Impact direction is Neutral / Administrative; the trajectory sentence is not applicable.
Within The System
Key Actors
Cabinet of the National-led coalition Government took the decision not to proceed with reinstatement legislation; Associate Minister of Agriculture (Animal Welfare) Andrew Hoggard (ACT Party) publicly confirmed the Cabinet decision in March 2026. Ministry for Primary Industries (MPI) administers and enforces the live export ban under the Animal Welfare Amendment Act 2022. SPCA New Zealand, World Animal Protection, SAFE, and Animals Australia conducted sustained campaigns against reinstatement and publicly welcomed the confirmation. Industry groups and live export operators expressed disappointment at the backtrack on coalition commitments. The New Zealand Green Party publicly characterised the decision as a win.
Editorial Correction Notice
Development date: Set to March 2026 — the month of Minister Hoggard’s public confirmation as reported across multiple sources. Reporting clusters around 8–12 March 2026 but the exact Cabinet meeting date is not confirmed in available sources. Use 1 March 2026 as a placeholder; the precise date should be confirmed from an official Cabinet minute or New Zealand Government press release before this record moves to Review.
Impact direction — Neutral/Administrative rationale: Perplexity assigned Reduces Exploitation on the basis that the decision extends the cessation of live exports. Neutral / Administrative is assigned instead because the March 2026 decision does not itself reduce the number of animals in the system — the scale reduction was produced by the 2021 Cabinet decision, the 2022 Animal Welfare Amendment Act, and the 2023 cessation, each documented in separate Development records. This record documents a reinforcement of the existing position. The analytical distinction is between a development that changes system scale (Reduces Exploitation) and a development that confirms an existing change will not be reversed (Neutral / Administrative, Reinforces System).
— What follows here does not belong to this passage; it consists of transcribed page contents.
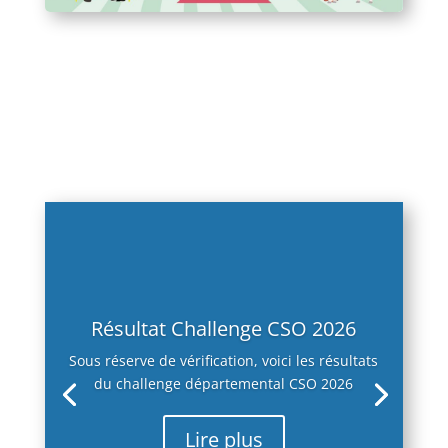
Résultat Challenge CSO 2026
Sous réserve de vérification, voici les résultats
du challenge départemental CSO 2026
Lire plus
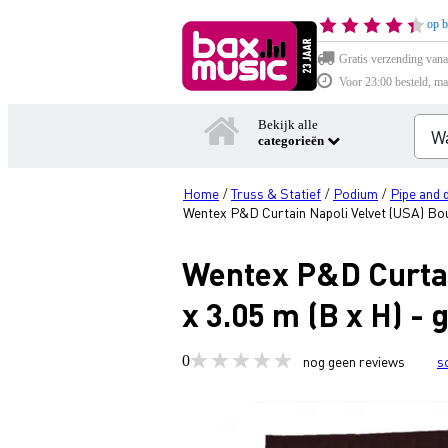
op b
Gratis verzending vana
Voor 23:00 besteld, ma
Bekijk alle
categorieën
Home
Truss & Statief
Podium
Pipe and 
/
/
/
Wentex P&D Curtain Napoli Velvet (USA) Bour
Wentex P&D Curtai
x 3.05 m (B x H) - 
0
nog geen reviews
s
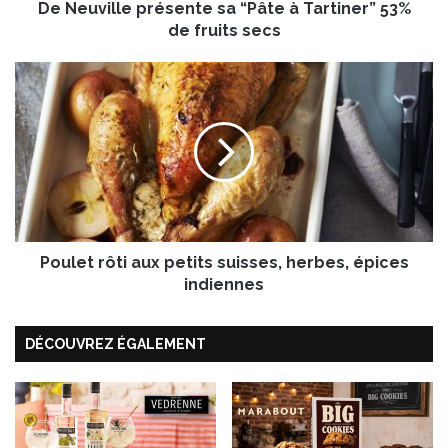
De Neuville présente sa “Pâte à Tartiner” 53%
e
p
de fruits secs
r
é
P
s
o
e
u
n
l
t
e
e
t
s
r
a
ô
“
t
P
Poulet rôti aux petits suisses, herbes, épices
i
â
a
indiennes
t
u
e
x
à
DÉCOUVREZ ÉGALEMENT
p
T
e
a
t
r
i
t
t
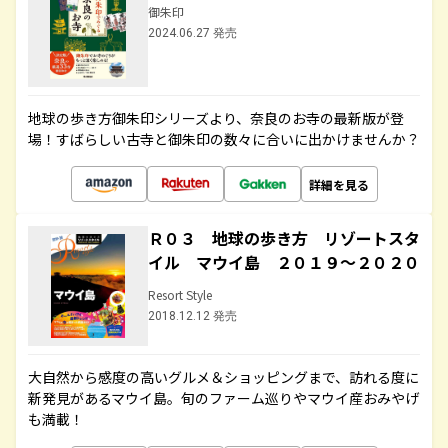
御朱印
2024.06.27 発売
地球の歩き方御朱印シリーズより、奈良のお寺の最新版が登
場！すばらしい古寺と御朱印の数々に合いに出かけませんか？
詳細を見る
Ｒ０３ 地球の歩き方 リゾートスタ
イル マウイ島 ２０１９～２０２０
Resort Style
2018.12.12 発売
大自然から感度の高いグルメ＆ショッピングまで、訪れる度に
新発見があるマウイ島。旬のファーム巡りやマウイ産おみやげ
も満載！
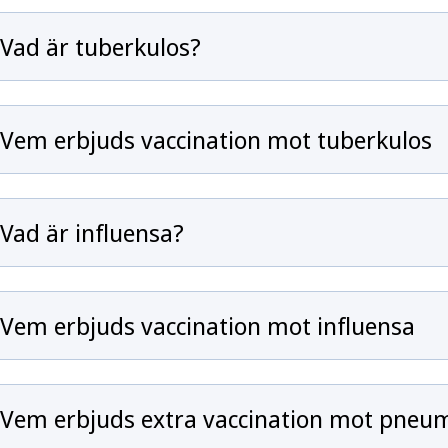
Vad är tuberkulos?
Vem erbjuds vaccination mot tuberkulos
Vad är influensa?
Vem erbjuds vaccination mot influensa
Vem erbjuds extra vaccination mot pneu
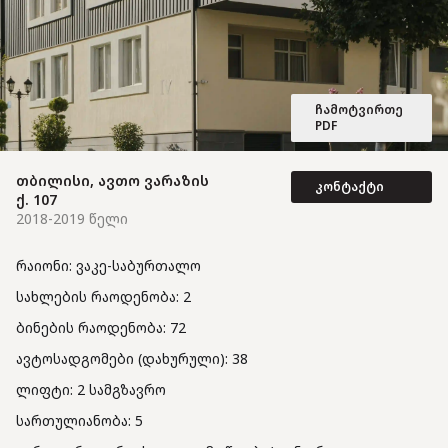
ჩამოტვირთე
PDF
თბილისი, ავთო ვარაზის
კონტაქტი
ქ. 107
2018-2019 წელი
რაიონი: ვაკე-საბურთალო
სახლების რაოდენობა: 2
ბინების რაოდენობა: 72
ავტოსადგომები (დახურული): 38
ლიფტი: 2 სამგზავრო
სართულიანობა: 5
Impact type — Reinforces System: This is the first use of Reinforces System in the database. The type applies where a development’s primary mechanism is actively sustaining an existing legal or operational position — preventing a potential expansion or reversal rather than producing a new change. The March 2026 Cabinet decision acted to prevent reinstatement legislation that was under active political consideration.
Primary sources: No official New Zealand Government Cabinet minute or Beehive press release has been directly accessed in sources consulted. The development is documented through ministerial public statements, NGO reporting, and media coverage. An official Cabinet record would provide date precision and strengthen the record before Review.
Related records: This record is the fifth in the NZ live export sequence: (1) Gulf Livestock 1 sinking (2 September 2020); (2) Cabinet decision (14 April 2021); (3) Animal Welfare Amendment Act (29 September 2022); (4) live export cessation (30 April 2023) — pending draft; (5) this record (March 2026). The live export cessation record (record 4) documents the operational end of the trade and remains to be drafted.
Affected Animals: A record for Deer needs to be created to link to this record.